"Nuit de chien": Note d'intention du scénariste

Gilles Taurand

On considère à juste titre Une nuit de chien comme l’un des meilleurs romans de l’écrivain uruguayen Juan Carlos Onetti. L’histoire dure une nuit. Une nuit de cauchemar qui préfigure certains des épisodes les plus tragiques de l’histoire récente de l’Amérique latine. Dans une ville en état de siège, chacun cherche désespérément à sauver sa peau.

Tout l’art d’Onetti consiste à faire croire au début qu’un ennemi invisible encercle la ville et qu’il est encore possible d’y échapper. Un paquebot est à quai et doit lever l’ancre aux premières lueurs de l’aube. Jusqu’au moment où le lecteur se rend compte que la ville est tout autant assiégée de l’intérieur. L’ennemi prend alors tous les visages. Chaque personnage devient un tueur en puissance. Il n’y a plus d’allié mais des alliances de passage qui peuvent à tout moment s’inverser. Quand celui qui vous tend la main est susceptible de vous trahir sans raison apparente, c’est le règne de la paranoïa. Une nuit de chien est un récit paranoïaque d’une noirceur peu commune qui s’inscrit dans la veine de Franz Kafka. On pense au Procès, au Château ou à la Colonie pénitentiaire, à ces œuvres qui réinventent chaque fois une terrifiante logique de l’absurde.
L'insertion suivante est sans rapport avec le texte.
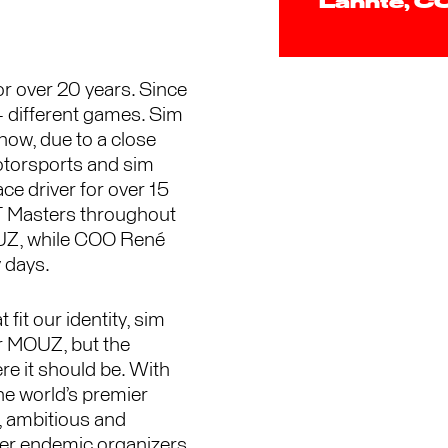
Lannte,
r over 20 years. Since
+ different games. Sim
now, due to a close
otorsports and sim
e driver for over 15
T Masters throughout
OUZ, while COO René
y days.
 fit our identity, sim
or MOUZ, but the
re it should be. With
he world’s premier
, ambitious and
her endemic organizers,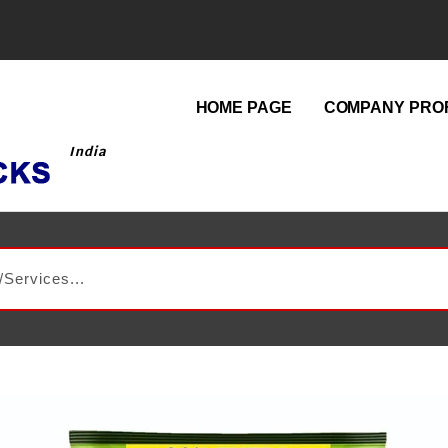
HOME PAGE
COMPANY PROF
India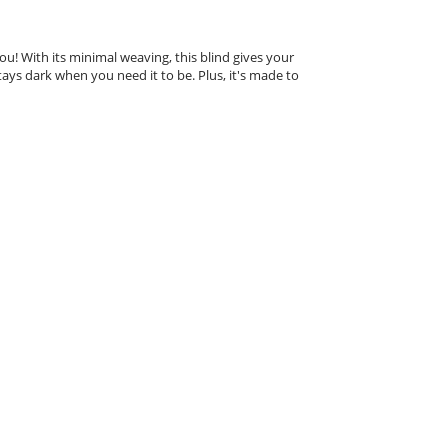
u! With its minimal weaving, this blind gives your
tays dark when you need it to be. Plus, it's made to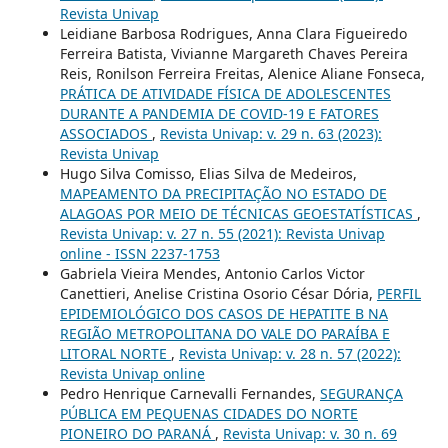
Revista Univap
Leidiane Barbosa Rodrigues, Anna Clara Figueiredo
Ferreira Batista, Vivianne Margareth Chaves Pereira
Reis, Ronilson Ferreira Freitas, Alenice Aliane Fonseca,
PRÁTICA DE ATIVIDADE FÍSICA DE ADOLESCENTES
DURANTE A PANDEMIA DE COVID-19 E FATORES
ASSOCIADOS
,
Revista Univap: v. 29 n. 63 (2023):
Revista Univap
Hugo Silva Comisso, Elias Silva de Medeiros,
MAPEAMENTO DA PRECIPITAÇÃO NO ESTADO DE
ALAGOAS POR MEIO DE TÉCNICAS GEOESTATÍSTICAS
,
Revista Univap: v. 27 n. 55 (2021): Revista Univap
online - ISSN 2237-1753
Gabriela Vieira Mendes, Antonio Carlos Victor
Canettieri, Anelise Cristina Osorio César Dória,
PERFIL
EPIDEMIOLÓGICO DOS CASOS DE HEPATITE B NA
REGIÃO METROPOLITANA DO VALE DO PARAÍBA E
LITORAL NORTE
,
Revista Univap: v. 28 n. 57 (2022):
Revista Univap online
Pedro Henrique Carnevalli Fernandes,
SEGURANÇA
PÚBLICA EM PEQUENAS CIDADES DO NORTE
PIONEIRO DO PARANÁ
,
Revista Univap: v. 30 n. 69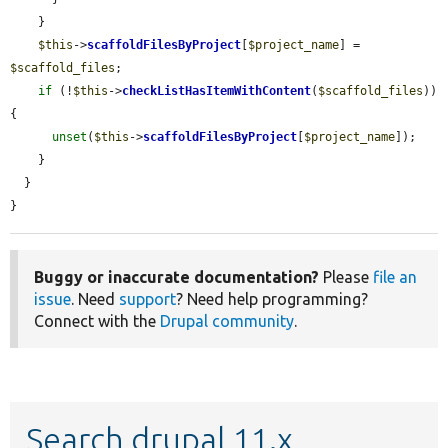
    }

$this
->
scaffoldFilesByProject
[
$project_name
] = 
$scaffold_files
;

if
 (!
$this
->
checkListHasItemWithContent
(
$scaffold_files
)) 
{

unset
(
$this
->
scaffoldFilesByProject
[
$project_name
]);

    }

  }

}
Buggy or inaccurate documentation?
Please
file an
issue
. Need
support
? Need help programming?
Connect with the
Drupal community
.
Search drupal 11.x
Le lecteur du scénario se demandera peut-être où se situe cette ville et à quelle époque se déroule l’action. Chez Onetti, Santamaria est une ville imaginaire, une pure construction mentale qui n’a cependant rien d’arbitraire. Ce qui prédomine, et nous permet d’affirmer que ce récit a une portée universelle, au-delà de son décor crépusculaire, c’est le paysage humain qui le compose de façon implacable comme le ferait une tragédie grecque. Ossorio Vignale en est le héros principal. Dans le roman d’Onetti, on ignore pour quelle raison cet homme se retrouve pris au piège dans une ville dont il cherche désespérément à s’échapper.

Une de mes premières décisions a été de lui inventer un passé. J’en ai fait un chirurgien qui s’est un jour lancé dans la politique, militant dans un Parti dont on imagine aisément qu’il était à l’opposé des militaires qui désormais veulent prendre leur revanche. Ossorio a ainsi combattu les troupes du général Fraga dans les montagnes du Nord. Il est devenu « le colonel Luis », une sorte de héros mythique. Mais c’est un personnage défait qui revient à Santamaria. Les troupes de Fraga assiègent une ville encombrée de réfugiés. L’assaut final est imminent. Pourquoi revient-il ? Pour mourir en beauté ? Onetti ne donne aucune indication.

J’ai donc imaginé un personnage féminin qui ne figure pas dans le roman. Je l’ai nommé Clara Baldi. Journaliste engagée, elle a été la maîtresse d’Ossorio. Dès le début de l’histoire on comprend qu’elle l’a appelé au secours. Elle a un « plan » pour s’enfuir avec lui sur le Bouver qui doit lever l’ancre à l’aube.

Orphée vient donc chercher son Eurydice dans les enfers. Mais Eurydice a disparu. Clara Baldi a-t-elle été enlevée ? Ou bien joue-t-elle avec les nerfs d’Ossorio pour éprouver son amour ? À moins qu’elle n’ait préféré se réfugier dans les bras d’un autre ?

La figure de la femme disparue n’est certes pas nouvelle au cinéma. Antonioni en a fait un chef d’œuvre. Il se trouve simplement que la pièce manquante d’un puzzle permet toujours un jeu de miroir avec soi-même. C’est d’ailleurs un des défis de ce projet que d’embarquer le personnage principal dans une action au présent toujours soutenue, exactement comme le ferait un thriller, tout en distillant ça et là des fragments du passé, celui d’Ossorio, de Clara, de Morasan, de Barcala et d’autres, sans jamais donner à ces fragments une valeur de clé psychologique. Une nuit pour chercher une vérité qui fuit sans cesse.

Pour le reste, on retrouve la plupart des personnages et des décors du livre d’Onetti. Résignées à leur sort, impuissantes à changer le cours des évènements, les femmes que rencontre Ossorio sont toutes magnifiques à mes yeux. Quant aux hommes dont on sait qu’ils redoutent par-dessus tout l’impuissance, il ne leur reste plus qu’à se réfugier dans le délire de toute-puissance qui les conduit inexorablement au carnage.

Il est des rencontres plus essentielles que d’autres. Le roman d’Onetti, l’univers intime de Werner Schroeter, la volonté combattive de Paulo Branco, autant de convergences qui m’ont conduit à me lancer sans hésiter dans cette adaptation.